What initially started off as a week-long motorcycle track racing trip, turned into a full-fledged Eat, Pray, Love ordeal. At the time of booking, I had been feeling suffocated by my life in Vancouver, and felt the need the seek out inspiration elsewhere. After much deliberation, I settled on a mini tour of North America – Montreal, Toronto and New York. 

I spent the first few hours of my trip in a Tim Hortons near my Airbnb calling friends and family, waiting for my room to be ready for check-in. The three-hour time difference meant that I was trying to get a hold of people at 5 am. My biggest fear as someone who constantly struggles to initiate conversation with those outside my immediate social circle is that I would wind up in my own thoughts the entire trip.  

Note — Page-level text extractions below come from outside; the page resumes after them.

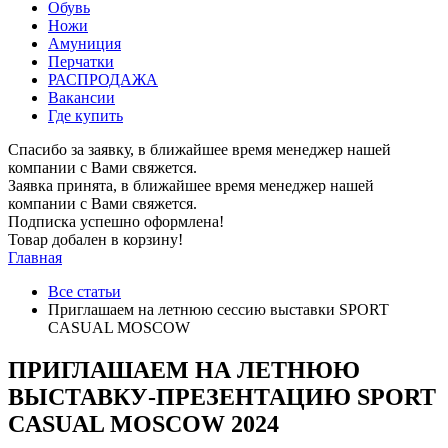
Обувь
Ножи
Амуниция
Перчатки
РАСПРОДАЖА
Вакансии
Где купить
Спасибо за заявку, в ближайшее время менеджер нашей
компании с Вами свяжется.
Заявка принята, в ближайшее время менеджер нашей
компании с Вами свяжется.
Подписка успешно оформлена!
Товар добален в корзину!
Главная
Все статьи
Приглашаем на летнюю сессию выставки SPORT
CASUAL MOSCOW
ПРИГЛАШАЕМ НА ЛЕТНЮЮ
ВЫСТАВКУ-ПРЕЗЕНТАЦИЮ SPORT
CASUAL MOSCOW 2024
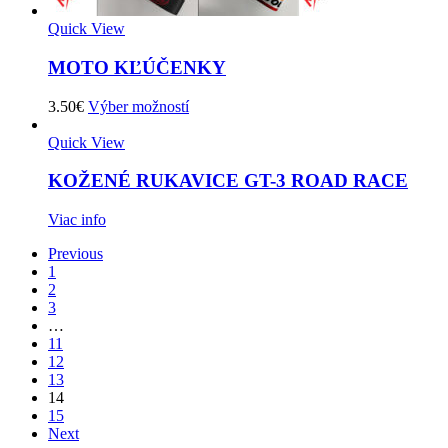
Quick View
MOTO KĽÚČENKY
3.50
€
Výber možností
Quick View
KOŽENÉ RUKAVICE GT-3 ROAD RACE
Viac info
Previous
1
2
3
…
11
12
13
14
15
Next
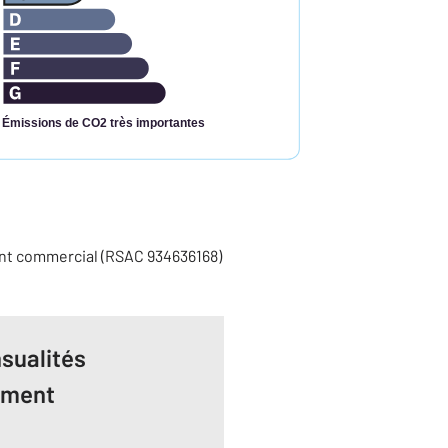
Émissions de CO2 très importantes
ent commercial (RSAC 934636168)
sualités
ement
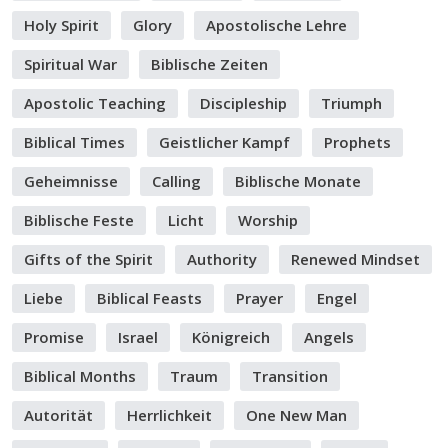
Holy Spirit
Glory
Apostolische Lehre
Spiritual War
Biblische Zeiten
Apostolic Teaching
Discipleship
Triumph
Biblical Times
Geistlicher Kampf
Prophets
Geheimnisse
Calling
Biblische Monate
Biblische Feste
Licht
Worship
Gifts of the Spirit
Authority
Renewed Mindset
Liebe
Biblical Feasts
Prayer
Engel
Promise
Israel
Königreich
Angels
Biblical Months
Traum
Transition
Autorität
Herrlichkeit
One New Man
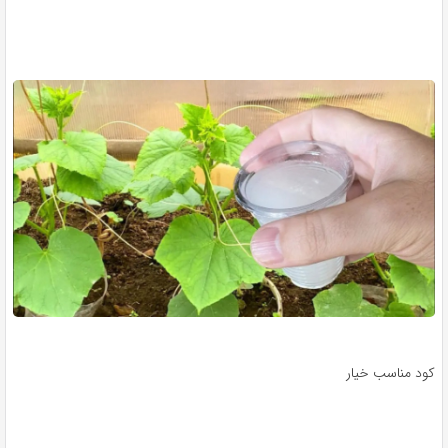
کود مناسب خیار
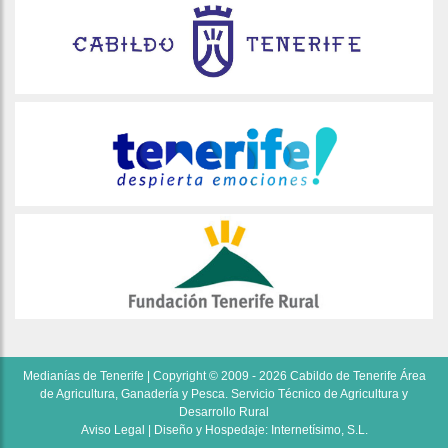
Medianías de Tenerife | Copyright © 2009 - 2026 Cabildo de Tenerife Área
de Agricultura, Ganadería y Pesca. Servicio Técnico de Agricultura y
Desarrollo Rural
Aviso Legal
| Diseño y Hospedaje:
Internetísimo, S.L.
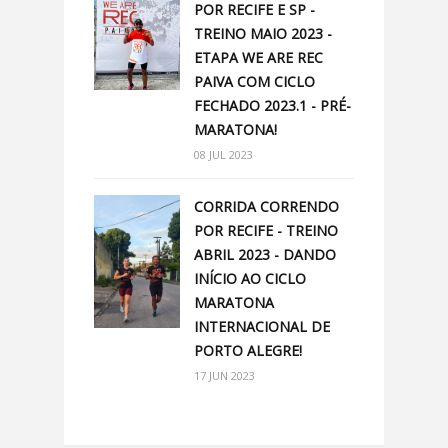
POR RECIFE E SP -
TREINO MAIO 2023 -
ETAPA WE ARE REC
PAIVA COM CICLO
FECHADO 2023.1 - PRÉ-
MARATONA!
08 JUL 2023
CORRIDA CORRENDO
POR RECIFE - TREINO
ABRIL 2023 - DANDO
INÍCIO AO CICLO
MARATONA
INTERNACIONAL DE
PORTO ALEGRE!
17 JUN 2023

Back home in Vancouver, there is always the option to go back to the comfort of what and who I know. But the fear of feeling alone ultimately overrode my uneasiness towards socialization with the unfamiliar, and this newfound motivation resulted in making friends with a supposed retired neurosurgeon, my tattoo artist and my bartender. These unexpected companions led me to spontaneous dinners and techno shows where I met even more friendly, warm individuals.  

While befriending locals kept me diverted from the pang of homesickness, I found my nights to feel empty. I felt like a complete stranger to myself without outside distractions. Toronto felt like a skeleton of a city to me upon my arrival. The socializing tactics that worked for me in Montreal lost their effect and I found myself stranded in the hustle and bustle of downtown.    

I’m no stranger to the practice of mindfulness but it was only halfway through my time away that I realized I hadn’t been listening to my body and following my heart in what I needed to do in order to feel comfortable. Taking the time to slow down or even stop to breathe and reflect on internal conflicts had never seemed more important. I found myself with a frown on my face despite the immense privilege I had. Aside from independently funding the expenses, the position I was in made for the experience to be possible – and I completely and selfishly overlooked it. My health, my upbringing, my confidence and supportive individuals around me made it all possible – and I hadn’t even reflected on it enough to appreciate and savour my good fortune. Permitting myself to sleep in and take extra time getting ready without putting pressure on myself to even leave my Airbnb, helped me take the step towards being more present. I started making the conscious decision every morning to venture out of desire and not out of feeling the need to, practicing gratitude with each experience I submerged myself in.    

By the time I had made it to New York, I had gotten used to eating alone. The difference between wining and dining myself and simply grabbing a quick bite for energy became apparent to me during my time in the Big Apple. With no one to talk to, when I felt the need to express my affection towards the light-as-air ricotta that created marbled landscapes in my gnocchi, or simply to make light small talk to fill the silence between bites, I turned to my own thoughts for entertainment. Reflecting on how much I had grown in terms of independence and maturity, I was able to practice a little bit of self-love. I no longer felt upset with myself for forcing the spontaneity of everything.    

I briefly passed through Times Square on the last day of my trip – a final salute to the days of total independence. I noticed a young girl holding a sketch of her own head, a forced smile plastered across her face, with her mother squatted low to the ground with a camera in hand. All my family road trips and vacations ran through my head. The memories of yelling at my dad to stop taking pictures, and complaining to my sister about my sore feet, came flooding back – and so did the times that I’d hold my mum’s hand in a lively crowd and feel an instant sense of security. For the majority of my trip, I’d acted off of impulse spurred by the fear of missing out, and from what I later discovered was more so the fear of feeling lonely than actually being alone. There were many times when, much like my adventures featuring my obnoxious family, I needed a hand to hold, but this time I needed to know when to let go. Mindfulness doesn’t need to be taken on a vacation to be practiced and loneliness doesn’t have to manifest from being alone. Whether you need to cry over leaving your cat in order to leave the house, or you can find it in yourself to walk out in the world purely out of an urge for adventure, finding confidence in your independence is courageous enough.